- _About this task_
Output all entries below exactly as they are given.

(Page-level text extractions)
- - -

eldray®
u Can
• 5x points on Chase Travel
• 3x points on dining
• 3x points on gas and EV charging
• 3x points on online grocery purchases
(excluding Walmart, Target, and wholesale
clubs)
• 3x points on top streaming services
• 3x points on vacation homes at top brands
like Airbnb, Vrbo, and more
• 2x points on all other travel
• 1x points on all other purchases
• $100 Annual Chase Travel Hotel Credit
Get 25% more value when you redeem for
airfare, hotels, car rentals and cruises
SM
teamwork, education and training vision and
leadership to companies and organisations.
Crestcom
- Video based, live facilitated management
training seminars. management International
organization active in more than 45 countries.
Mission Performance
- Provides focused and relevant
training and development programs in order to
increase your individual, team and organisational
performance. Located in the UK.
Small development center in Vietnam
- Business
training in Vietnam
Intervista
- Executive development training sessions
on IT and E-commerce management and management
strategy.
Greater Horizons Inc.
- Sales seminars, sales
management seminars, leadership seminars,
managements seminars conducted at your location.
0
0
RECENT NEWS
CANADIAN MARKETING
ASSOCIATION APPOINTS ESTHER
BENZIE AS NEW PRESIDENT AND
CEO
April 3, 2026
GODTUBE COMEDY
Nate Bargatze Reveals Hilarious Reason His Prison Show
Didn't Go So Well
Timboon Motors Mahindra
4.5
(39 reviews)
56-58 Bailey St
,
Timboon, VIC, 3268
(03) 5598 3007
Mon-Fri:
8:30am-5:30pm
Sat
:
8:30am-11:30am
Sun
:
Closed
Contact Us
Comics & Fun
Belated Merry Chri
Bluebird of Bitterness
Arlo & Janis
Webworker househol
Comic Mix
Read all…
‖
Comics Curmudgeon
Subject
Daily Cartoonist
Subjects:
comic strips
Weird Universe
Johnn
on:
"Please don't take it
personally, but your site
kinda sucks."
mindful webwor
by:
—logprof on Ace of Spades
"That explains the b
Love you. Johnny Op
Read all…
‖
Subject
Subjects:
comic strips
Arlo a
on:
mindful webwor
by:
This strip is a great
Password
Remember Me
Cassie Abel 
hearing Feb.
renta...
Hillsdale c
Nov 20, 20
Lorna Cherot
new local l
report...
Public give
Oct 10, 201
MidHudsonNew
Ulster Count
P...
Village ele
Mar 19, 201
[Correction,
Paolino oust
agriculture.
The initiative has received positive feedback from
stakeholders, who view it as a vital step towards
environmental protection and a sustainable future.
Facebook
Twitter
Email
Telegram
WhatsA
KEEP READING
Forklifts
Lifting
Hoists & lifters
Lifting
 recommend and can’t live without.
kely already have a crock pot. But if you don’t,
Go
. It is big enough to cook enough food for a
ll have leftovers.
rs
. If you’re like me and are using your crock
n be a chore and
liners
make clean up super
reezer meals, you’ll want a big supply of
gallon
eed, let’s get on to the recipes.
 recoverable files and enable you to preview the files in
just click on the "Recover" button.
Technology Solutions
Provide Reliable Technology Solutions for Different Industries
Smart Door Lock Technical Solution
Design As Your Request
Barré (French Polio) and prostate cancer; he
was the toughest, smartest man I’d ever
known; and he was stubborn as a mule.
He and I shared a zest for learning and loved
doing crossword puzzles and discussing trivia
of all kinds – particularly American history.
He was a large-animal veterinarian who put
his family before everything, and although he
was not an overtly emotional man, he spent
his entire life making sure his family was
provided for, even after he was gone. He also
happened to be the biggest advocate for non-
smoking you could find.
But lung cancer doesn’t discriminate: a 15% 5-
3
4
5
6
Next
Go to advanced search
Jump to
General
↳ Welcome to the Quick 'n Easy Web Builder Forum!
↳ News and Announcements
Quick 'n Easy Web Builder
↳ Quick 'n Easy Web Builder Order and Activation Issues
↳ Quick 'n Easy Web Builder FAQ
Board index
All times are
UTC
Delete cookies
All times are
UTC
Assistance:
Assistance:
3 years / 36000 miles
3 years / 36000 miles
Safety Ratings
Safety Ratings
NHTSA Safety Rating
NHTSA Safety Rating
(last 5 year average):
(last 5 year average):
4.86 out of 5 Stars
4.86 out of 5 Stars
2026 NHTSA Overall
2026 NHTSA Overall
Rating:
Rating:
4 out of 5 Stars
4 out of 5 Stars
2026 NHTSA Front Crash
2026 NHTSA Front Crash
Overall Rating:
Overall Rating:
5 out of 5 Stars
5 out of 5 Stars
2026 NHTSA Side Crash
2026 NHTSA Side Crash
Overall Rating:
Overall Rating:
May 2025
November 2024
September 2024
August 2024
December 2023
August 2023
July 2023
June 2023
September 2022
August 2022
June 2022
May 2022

- - -

- _Solution_
eldray®
u Can
• 5x points on Chase Travel
• 3x points on dining
• 3x points on gas and EV charging
• 3x points on online grocery purchases
(excluding Walmart, Target, and wholesale
clubs)
• 3x points on top streaming services
• 3x points on vacation homes at top brands
like Airbnb, Vrbo, and more
• 2x points on all other travel
• 1x points on all other purchases
• $100 Annual Chase Travel Hotel Credit
Get 25% more value when you redeem for
airfare, hotels, car rentals and cruises
SM
teamwork, education and training vision and
leadership to companies and organisations.
Crestcom
- Video based, live facilitated management
training seminars. management International
organization active in more than 45 countries.
Mission Performance
- Provides focused and relevant
training and development programs in order to
increase your individual, team and organisational
performance. Located in the UK.
Small development center in Vietnam
- Business
training in Vietnam
Intervista
- Executive development training sessions
on IT and E-commerce management and management
strategy.
Greater Horizons Inc.
- Sales seminars, sales
management seminars, leadership seminars,
managements seminars conducted at your location.
0
0
RECENT NEWS
CANADIAN MARKETING
ASSOCIATION APPOINTS ESTHER
BENZIE AS NEW PRESIDENT AND
CEO
April 3, 2026
GODTUBE COMEDY
Nate Bargatze Reveals Hilarious Reason His Prison Show
Didn't Go So Well
Timboon Motors Mahindra
4.5
(39 reviews)
56-58 Bailey St
,
Timboon, VIC, 3268
(03) 5598 3007
Mon-Fri:
8:30am-5:30pm
Sat
:
8:30am-11:30am
Sun
:
Closed
Contact Us
Comics & Fun
Belated Merry Chri
Bluebird of Bitterness
Arlo & Janis
Webworker househol
Comic Mix
Read all…
‖
Comics Curmudgeon
Subject
Daily Cartoonist
Subjects:
comic strips
Weird Universe
Johnn
on:
"Please don't take it
personally, but your site
kinda sucks."
mindful webwor
by:
—logprof on Ace of Spades
"That explains the b
Love you. Johnny Op
Read all…
‖
Subject
Subjects:
comic strips
Arlo a
on:
mindful webwor
by:
This strip is a great
Password
Remember Me
Cassie Abel 
hearing Feb.
renta...
Hillsdale c
Nov 20, 20
Lorna Cherot
new local l
report...
Public give
Oct 10, 201
MidHudsonNew
Ulster Count
P...
Village ele
Mar 19, 201
[Correction,
Paolino oust
agriculture.
The initiative has received positive feedback from
stakeholders, who view it as a vital step towards
environmental protection and a sustainable future.
Facebook
Twitter
Email
Telegram
WhatsA
KEEP READING
Forklifts
Lifting
Hoists & lifters
Lifting
 recommend and can’t live without.
kely already have a crock pot. But if you don’t,
Go
. It is big enough to cook enough food for a
ll have leftovers.
rs
. If you’re like me and are using your crock
n be a chore and
liners
make clean up super
reezer meals, you’ll want a big supply of
gallon
eed, let’s get on to the recipes.
 recoverable files and enable you to preview the files in
just click on the "Recover" button.
Technology Solutions
Provide Reliable Technology Solutions for Different Industries
Smart Door Lock Technical Solution
Design As Your Request
Barré (French Polio) and prostate cancer; he
was the toughest, smartest man I’d ever
known; and he was stubborn as a mule.
He and I shared a zest for learning and loved
doing crossword puzzles and discussing trivia
of all kinds – particularly American history.
He was a large-animal veterinarian who put
his family before everything, and although he
was not an overtly emotional man, he spent
his entire life making sure his family was
provided for, even after he was gone. He also
happened to be the biggest advocate for non-
smoking you could find.
But lung cancer doesn’t discriminate: a 15% 5-
3
4
5
6
Next
Go to advanced search
Jump to
General
↳ Welcome to the Quick 'n Easy Web Builder Forum!
↳ News and Announcements
Quick 'n Easy Web Builder
↳ Quick 'n Easy Web Builder Order and Activation Issues
↳ Quick 'n Easy Web Builder FAQ
Board index
All times are
UTC
Delete cookies
All times are
UTC
Assistance:
Assistance:
3 years / 36000 miles
3 years / 36000 miles
Safety Ratings
Safety Ratings
NHTSA Safety Rating
NHTSA Safety Rating
(last 5 year average):
(last 5 year average):
4.86 out of 5 Stars
4.86 out of 5 Stars
2026 NHTSA Overall
2026 NHTSA Overall
Rating:
Rating:
4 out of 5 Stars
4 out of 5 Stars
2026 NHTSA Front Crash
2026 NHTSA Front Crash
Overall Rating:
Overall Rating:
5 out of 5 Stars
5 out of 5 Stars
2026 NHTSA Side Crash
2026 NHTSA Side Crash
Overall Rating:
Overall Rating:
May 2025
November 2024
September 2024
August 2024
December 2023
August 2023
July 2023
June 2023
September 2022
August 2022
June 2022
May 2022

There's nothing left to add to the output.